Alter began acting in the American midwest by 1890, playing soubrette roles in touring companies managed by Henrietta Crosman, Joseph Jefferson, and Charles Frohman, in such shows as The Cricket on the Hearth, Beside the Bonnie Brier Bush, The Country Circus, Fifi, The Shadows of a Great City, The Girl I Left Behind Me, and Hearts are Trumps. On Broadway, she acted in To Have and to Hold (1901), The Vinegar Buyer (1903), The Trifler (1905) with Esme Beringer, Charley's Aunt (1906), and Excuse Me (1911) by Rupert Hughes. Of her work in Excuse Me, critic George Jean Nathan wrote that she was among "the best in a generally capable cast."

She toured Australia and Great Britain in Mrs.
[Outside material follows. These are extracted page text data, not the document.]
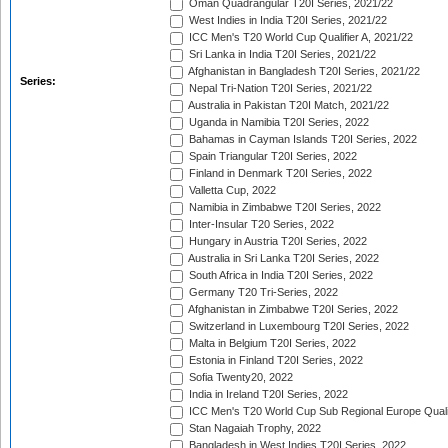
Oman Quadrangular T20I Series, 2021/22
West Indies in India T20I Series, 2021/22
ICC Men's T20 World Cup Qualifier A, 2021/22
Sri Lanka in India T20I Series, 2021/22
Afghanistan in Bangladesh T20I Series, 2021/22
Series:
Nepal Tri-Nation T20I Series, 2021/22
Australia in Pakistan T20I Match, 2021/22
Uganda in Namibia T20I Series, 2022
Bahamas in Cayman Islands T20I Series, 2022
Spain Triangular T20I Series, 2022
Finland in Denmark T20I Series, 2022
Valletta Cup, 2022
Namibia in Zimbabwe T20I Series, 2022
Inter-Insular T20 Series, 2022
Hungary in Austria T20I Series, 2022
Australia in Sri Lanka T20I Series, 2022
South Africa in India T20I Series, 2022
Germany T20 Tri-Series, 2022
Afghanistan in Zimbabwe T20I Series, 2022
Switzerland in Luxembourg T20I Series, 2022
Malta in Belgium T20I Series, 2022
Estonia in Finland T20I Series, 2022
Sofia Twenty20, 2022
India in Ireland T20I Series, 2022
ICC Men's T20 World Cup Sub Regional Europe Quali
Stan Nagaiah Trophy, 2022
Bangladesh in West Indies T20I Series, 2022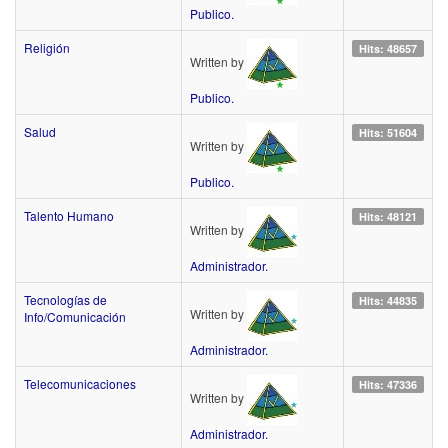
Publico.
Religión
Hits: 48657
Written by
Publico.
Salud
Hits: 51604
Written by
Publico.
Talento Humano
Hits: 48121
Written by
Administrador.
Tecnologías de
Hits: 44835
Written by
Info/Comunicación
Administrador.
Telecomunicaciones
Hits: 47336
Written by
Administrador.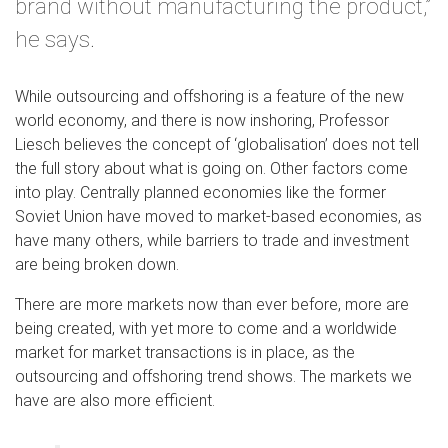
brand without manufacturing the product,”
he says.
While outsourcing and offshoring is a feature of the new
world economy, and there is now inshoring, Professor
Liesch believes the concept of ‘globalisation’ does not tell
the full story about what is going on. Other factors come
into play. Centrally planned economies like the former
Soviet Union have moved to market-based economies, as
have many others, while barriers to trade and investment
are being broken down.
There are more markets now than ever before, more are
being created, with yet more to come and a worldwide
market for market transactions is in place, as the
outsourcing and offshoring trend shows. The markets we
have are also more efficient.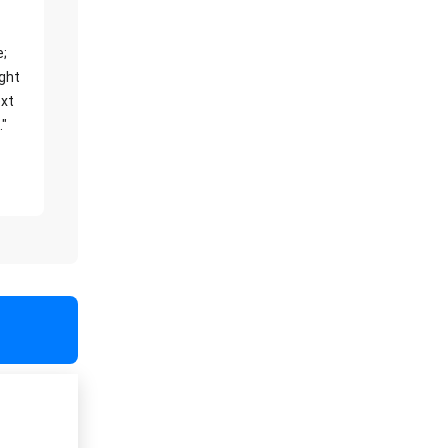
e;
ight
xt
."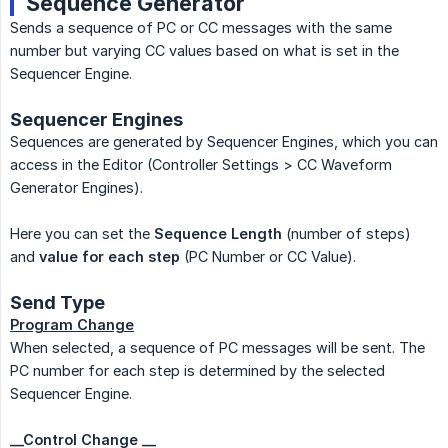
Sequence Generator
Sends a sequence of PC or CC messages with the same
number but varying CC values based on what is set in the
Sequencer Engine.
Sequencer Engines
Sequences are generated by Sequencer Engines, which you can
access in the Editor (Controller Settings > CC Waveform
Generator Engines).
Here you can set the
Sequence Length
(number of steps)
and
value for each step
(PC Number or CC Value).
Send Type
Program Change
When selected, a sequence of PC messages will be sent. The
PC number for each step is determined by the selected
Sequencer Engine.
__Control Change __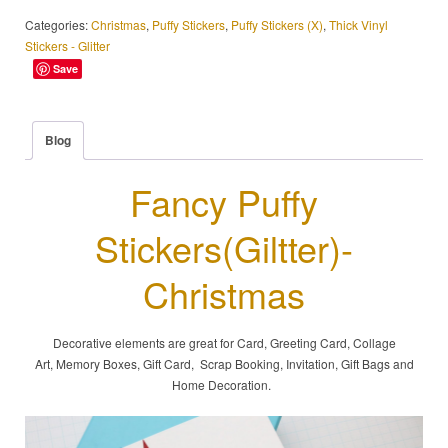
Categories:
Christmas
,
Puffy Stickers
,
Puffy Stickers (X)
,
Thick Vinyl
Stickers - Glitter
Save
Blog
Fancy Puffy
Stickers(Giltter)-
Christmas
Decorative elements are great for Card, Greeting Card, Collage
Art, Memory Boxes, Gift Card, Scrap Booking, Invitation, Gift Bags and
Home Decoration.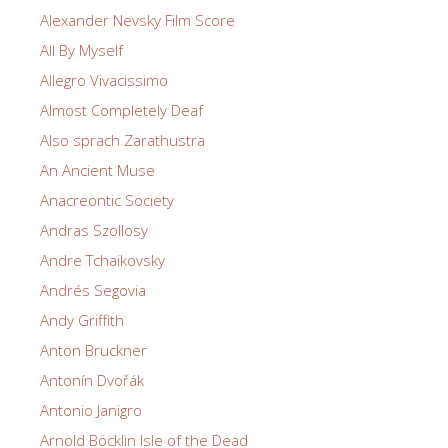
Alexander Nevsky Film Score
All By Myself
Allegro Vivacissimo
Almost Completely Deaf
Also sprach Zarathustra
An Ancient Muse
Anacreontic Society
Andras Szollosy
Andre Tchaikovsky
Andrés Segovia
Andy Griffith
Anton Bruckner
Antonín Dvořák
Antonio Janigro
Arnold Böcklin Isle of the Dead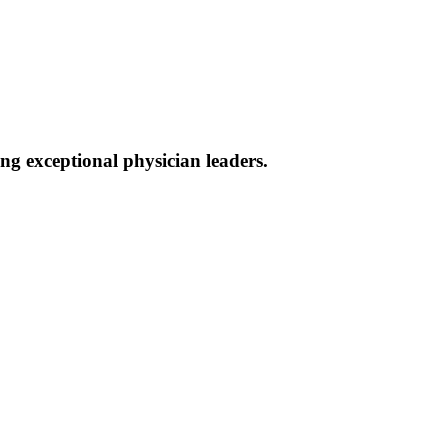
g exceptional physician leaders.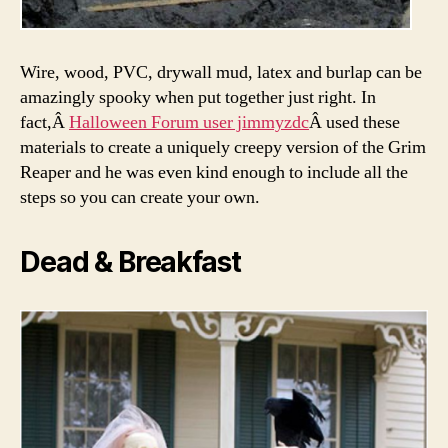
Wire, wood, PVC, drywall mud, latex and burlap can be
amazingly spooky when put together just right. In
fact,Â
Halloween Forum user jimmyzdc
Â used these
materials to create a uniquely creepy version of the Grim
Reaper and he was even kind enough to include all the
steps so you can create your own.
Dead & Breakfast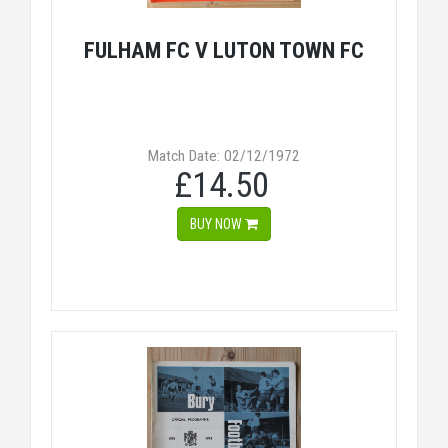
FULHAM FC V LUTON TOWN FC
Match Date: 02/12/1972
£14.50
BUY NOW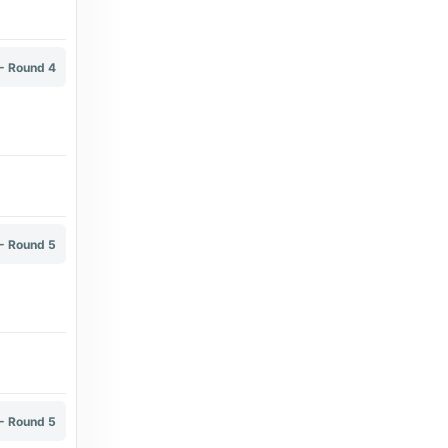
6 months ago
in Broadband TV News
wearebrighton.com
- Round 4
Percy Tau named Proximus League Player
of the Season - wearebrighton.com
7 years ago
in wearebrighton.com
Electronic Arts Home Page
Deep Dive - FC Pro Leagues - Electronic
Arts Home Page
- Round 5
6 months ago
in Electronic Arts Home Page
Broadband TV News
Orange Belgium launches unified sports TV
package - Broadband TV News
7 days ago
in Broadband TV News
- Round 5
Proximus Group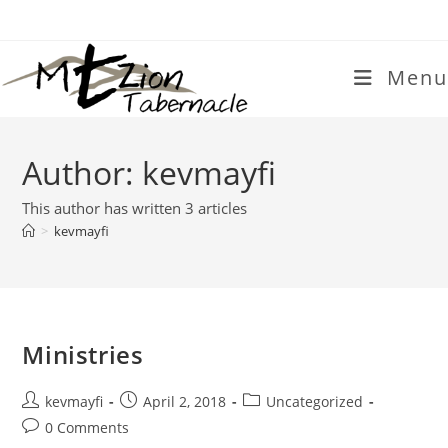
Skip
to
content
Menu
Author:
kevmayfi
This author has written 3 articles
>
kevmayfi
Ministries
Post
Post
Post
kevmayfi
April 2, 2018
Uncategorized
author:
published:
category:
Post
0 Comments
comments: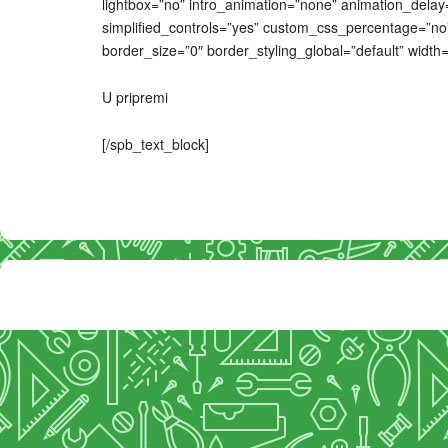
lightbox=”no” intro_animation=”none” animation_delay=
simplified_controls=”yes” custom_css_percentage=”no”
border_size=”0″ border_styling_global=”default” width=”
U pripremi
[/spb_text_block]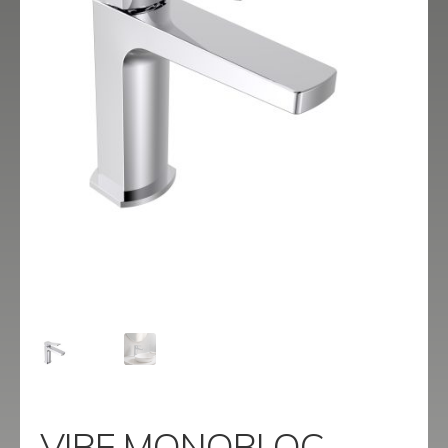
menu
Contact
Catalogue
VIBE MONOBLOC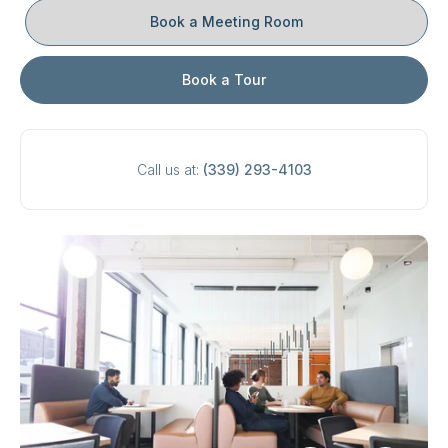
Book a Meeting Room
Book a Tour
Call us at:
(339) 293-4103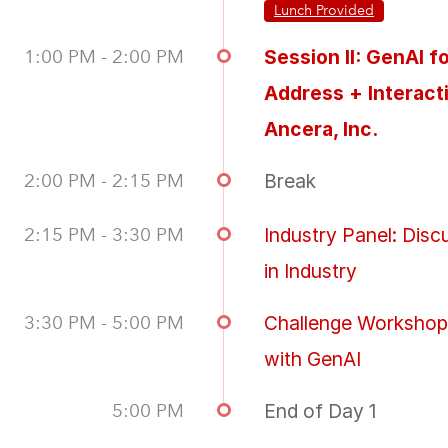
Lunch Provided
1:00 PM - 2:00 PM
Session II: GenAI 
Address + Interact
Ancera, Inc.
2:00 PM - 2:15 PM
Break
2:15 PM - 3:30 PM
Industry Panel: Dis
in Industry
3:30 PM - 5:00 PM
Challenge Workshop:
with GenAI
5:00 PM
End of Day 1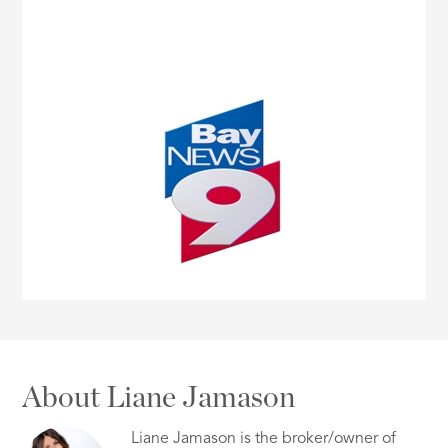
About Liane Jamason
Liane Jamason is the broker/owner of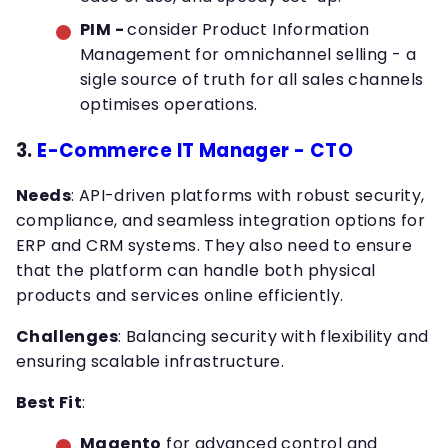
PIM -
consider
Product Information
Management for omnichannel selling - a
sigle source of truth for all sales channels
optimises operations.
3.
E-Commerce IT Manager - CTO
Needs
: API-driven platforms with robust security,
compliance, and seamless integration options for
ERP and CRM systems. They also need to ensure
that the platform can handle both physical
products and services online efficiently.
Challenges
: Balancing security with flexibility and
ensuring scalable infrastructure.
Best Fit
:
Magento
for advanced control and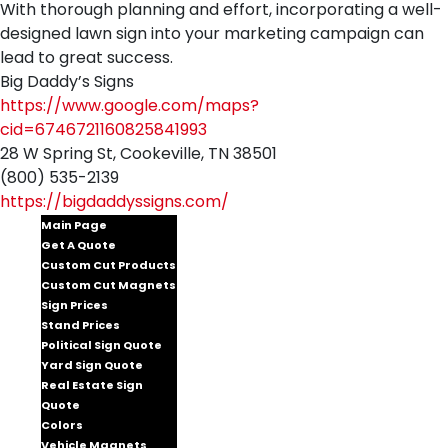
With thorough planning and effort, incorporating a well-
designed lawn sign into your marketing campaign can
lead to great success.
Big Daddy’s Signs
https://www.google.com/maps?
cid=6746721160825841993
28 W Spring St, Cookeville, TN 38501
(800) 535-2139
https://bigdaddyssigns.com/
Main Page
Get A Quote
Custom Cut Products
Custom Cut Magnets
Sign Prices
Stand Prices
Political Sign Quote
Yard Sign Quote
Real Estate Sign
Quote
Colors
Vehicle Magnets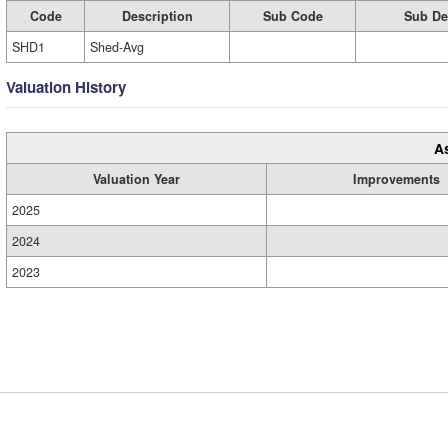
Code
Description
Sub Code
Sub De
SHD1
Shed-Avg
Valuation History
A
Valuation Year
Improvements
2025
2024
2023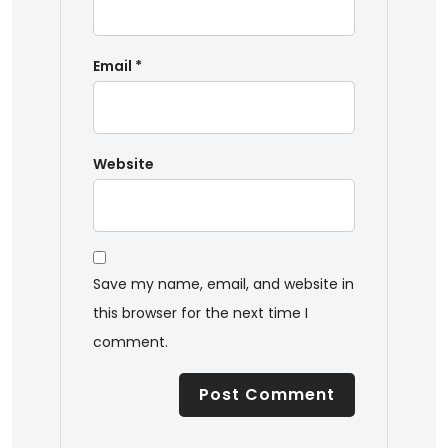
Email
*
Website
Save my name, email, and website in
this browser for the next time I
comment.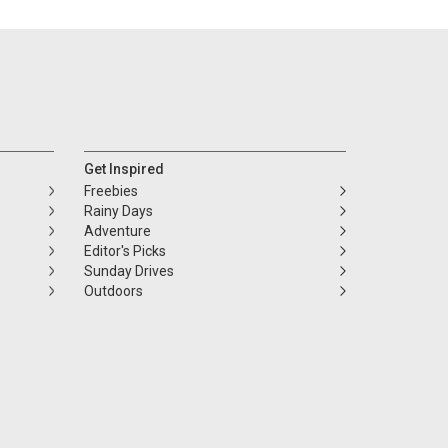
Get Inspired
Freebies
Rainy Days
Adventure
Editor's Picks
Sunday Drives
Outdoors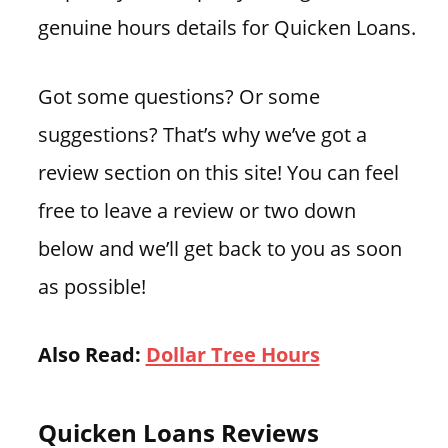
genuine hours details for Quicken Loans.
Got some questions? Or some
suggestions? That’s why we’ve got a
review section on this site! You can feel
free to leave a review or two down
below and we’ll get back to you as soon
as possible!
Also Read:
Dollar Tree Hours
Quicken Loans Reviews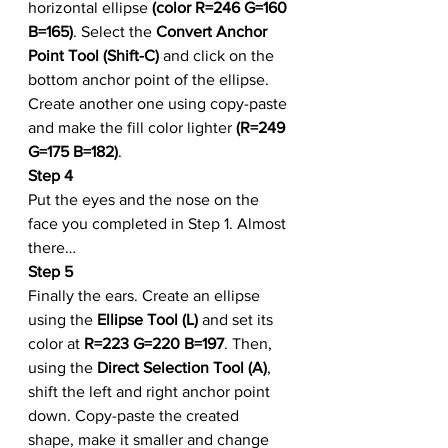
horizontal ellipse 
(color R=246 G=160 
B=165)
. Select the 
Convert Anchor 
Point Tool (Shift-C)
 and click on the 
bottom anchor point of the ellipse. 
Create another one using copy-paste 
and make the fill color lighter 
(R=249 
G=175 B=182)
.
Step 4
Put the eyes and the nose on the 
face you completed in Step 1. Almost 
there…
Step 5
Finally the ears. Create an ellipse 
using the 
Ellipse Tool (L)
 and set its 
color at 
R=223 G=220 B=197
. Then, 
using the 
Direct Selection Tool (A)
, 
shift the left and right anchor point 
down. Copy-paste the created 
shape, make it smaller and change 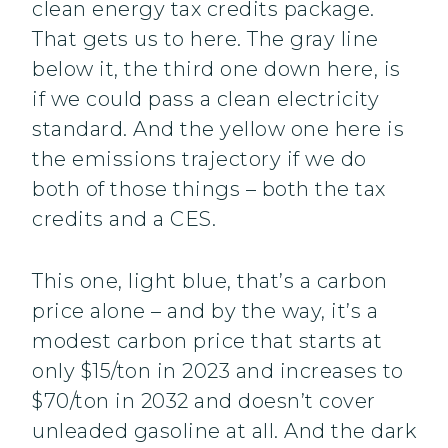
clean energy tax credits package.
That gets us to here. The gray line
below it, the third one down here, is
if we could pass a clean electricity
standard. And the yellow one here is
the emissions trajectory if we do
both of those things – both the tax
credits and a CES.
This one, light blue, that’s a carbon
price alone – and by the way, it’s a
modest carbon price that starts at
only $15/ton in 2023 and increases to
$70/ton in 2032 and doesn’t cover
unleaded gasoline at all. And the dark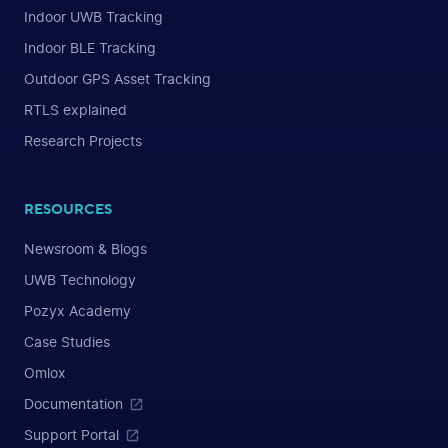
Indoor UWB Tracking
Indoor BLE Tracking
Outdoor GPS Asset Tracking
RTLS explained
Research Projects
RESOURCES
Newsroom & Blogs
UWB Technology
Pozyx Academy
Case Studies
Omlox
Documentation
Support Portal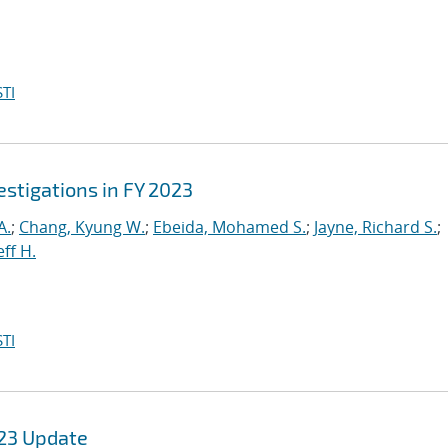
TI
stigations in FY 2023
A.
;
Chang, Kyung W.
;
Ebeida, Mohamed S.
;
Jayne, Richard S.
;
eff H.
TI
Y23 Update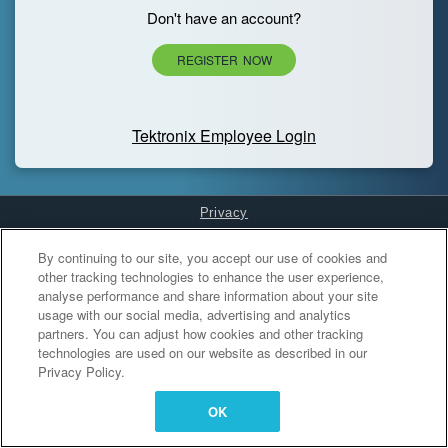
Don't have an account?
REGISTER NOW
Tektronix Employee Login
Privacy
Cookies Settings
By continuing to our site, you accept our use of cookies and
other tracking technologies to enhance the user experience,
analyse performance and share information about your site
usage with our social media, advertising and analytics
partners. You can adjust how cookies and other tracking
technologies are used on our website as described in our
Privacy Policy.
OK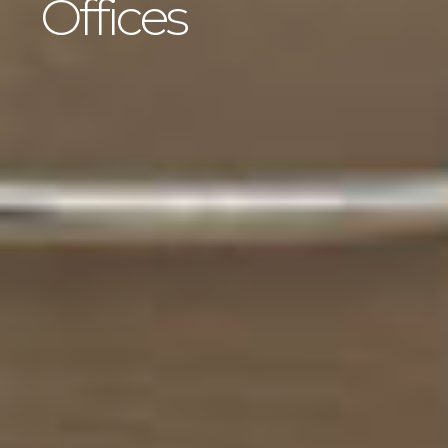
Offices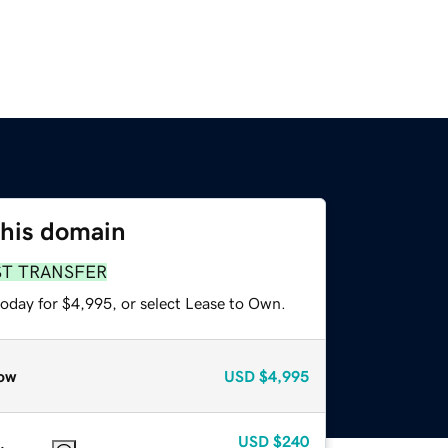
this domain
ST TRANSFER
today for $4,995, or select Lease to Own.
ow
USD
$4,995
USD
$240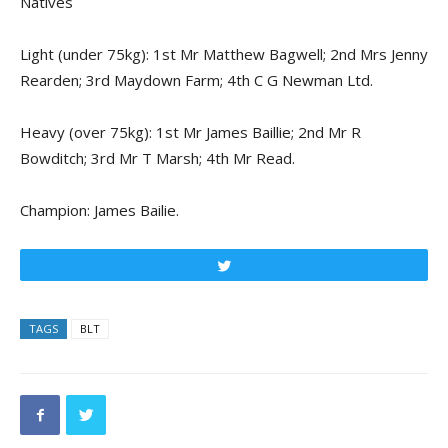
Natives
Light (under 75kg): 1st Mr Matthew Bagwell; 2nd Mrs Jenny
Rearden; 3rd Maydown Farm; 4th C G Newman Ltd.
Heavy (over 75kg): 1st Mr James Baillie; 2nd Mr R
Bowditch; 3rd Mr T Marsh; 4th Mr Read.
Champion: James Bailie.
Tweet
TAGS
BLT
Wiggs of the Cabbage Patch. In 1916 she was leading her own company in vaudeville.

Silent film appearances by Alter included roles in the film shorts Advertising for a Wife (1910) and An Arizona Romance (1910), and the feature films The Eternal City (1915) alongside Pauline Frederick and Thomas Holding, and The Lottery Man (1916) with Oliver Hardy and Thurlow Bergen.

==Personal life==
Alter married a fellow actor, Harry C. Bradley, in 1923.

She died in Beechhurst, Queens, New York, in 1924 of pneumonitis. She was buried at Flushing Cemetery.